A currency whose value is materially driven by the country's commodity exports. The classic 'comdolls' are AUD (iron ore, coal), CAD (oil), NZD (dairy, agricultural), NOK (oil) and BRL (iron ore, soybeans). When their export commodity rallies, the currency typically follows.
How tight is the USD/CAD-oil correlation?
Roughly -0.7 to -0.85 on a 60-day rolling basis. A $1 move in WTI typically corresponds to a 30-50 pip move in USD/CAD (in the opposite direction).

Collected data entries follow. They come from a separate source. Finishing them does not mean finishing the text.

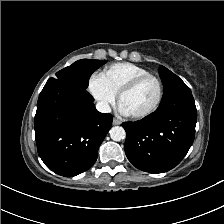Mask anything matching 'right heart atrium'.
Returning <instances> with one entry per match:
<instances>
[{
    "instance_id": "right-heart-atrium-1",
    "label": "right heart atrium",
    "mask_w": 224,
    "mask_h": 224,
    "mask_svg": "<svg viewBox=\"0 0 224 224\" xmlns=\"http://www.w3.org/2000/svg\"><path fill=\"white\" fill-rule=\"evenodd\" d=\"M88 90L102 110H108L115 102L116 94L107 86L100 75H92L89 78Z\"/></svg>"
}]
</instances>
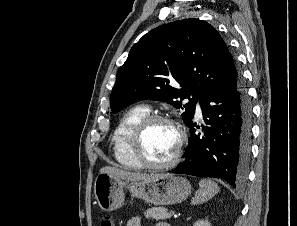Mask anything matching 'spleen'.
I'll return each mask as SVG.
<instances>
[{
  "instance_id": "obj_1",
  "label": "spleen",
  "mask_w": 297,
  "mask_h": 226,
  "mask_svg": "<svg viewBox=\"0 0 297 226\" xmlns=\"http://www.w3.org/2000/svg\"><path fill=\"white\" fill-rule=\"evenodd\" d=\"M218 192L219 187L215 182L209 179H201L199 189L195 193L191 203L194 205L204 203L214 197Z\"/></svg>"
}]
</instances>
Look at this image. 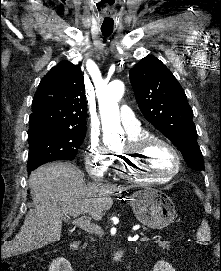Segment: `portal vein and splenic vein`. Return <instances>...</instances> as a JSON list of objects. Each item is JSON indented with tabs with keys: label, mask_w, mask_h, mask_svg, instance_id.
Returning a JSON list of instances; mask_svg holds the SVG:
<instances>
[{
	"label": "portal vein and splenic vein",
	"mask_w": 221,
	"mask_h": 271,
	"mask_svg": "<svg viewBox=\"0 0 221 271\" xmlns=\"http://www.w3.org/2000/svg\"><path fill=\"white\" fill-rule=\"evenodd\" d=\"M71 217H74L72 219L73 225H78V227H81V229H85V231H90L91 234H100L101 227L98 225H92L90 223V219H88L87 215H81V217H77V215H71ZM64 221H69V217H63ZM152 237L150 235H142V240H150Z\"/></svg>",
	"instance_id": "obj_1"
}]
</instances>
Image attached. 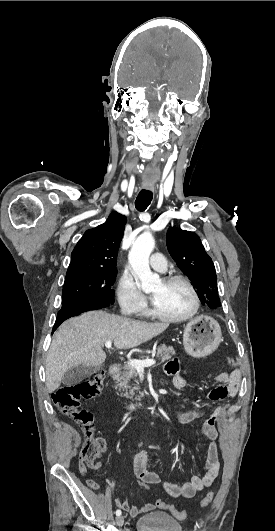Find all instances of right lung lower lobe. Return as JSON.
Here are the masks:
<instances>
[{"instance_id": "1", "label": "right lung lower lobe", "mask_w": 275, "mask_h": 531, "mask_svg": "<svg viewBox=\"0 0 275 531\" xmlns=\"http://www.w3.org/2000/svg\"><path fill=\"white\" fill-rule=\"evenodd\" d=\"M106 306L90 303L82 300H67L62 302V307L58 312L55 324L53 326L52 333L58 328V326L66 319L80 315L81 313L97 310Z\"/></svg>"}]
</instances>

The correlation breaks down during BoC policy surprises or US fiscal events.
Why does the Australian dollar follow iron ore?
Iron ore is Australia's largest export by value (~25% of total exports), almost entirely sold to China. When iron ore prices rally, Australia's terms-of-trade improve, supporting AUD via higher commodity revenue and stronger domestic GDP expectations. The correlation is roughly +0.6 to +0.75.
Which ETFs give exposure to commodity-currency trades?
Direct currency ETFs: FXA (AUD), FXC (CAD), FXY (JPY for the funding leg). Commodity ETFs to pair: USO/BNO (oil for CAD), JJC (copper for AUD), CORN/SOYB (agriculture for BRL). Trader pairs often use FX spot + commodity futures rather than ETFs for tighter execution.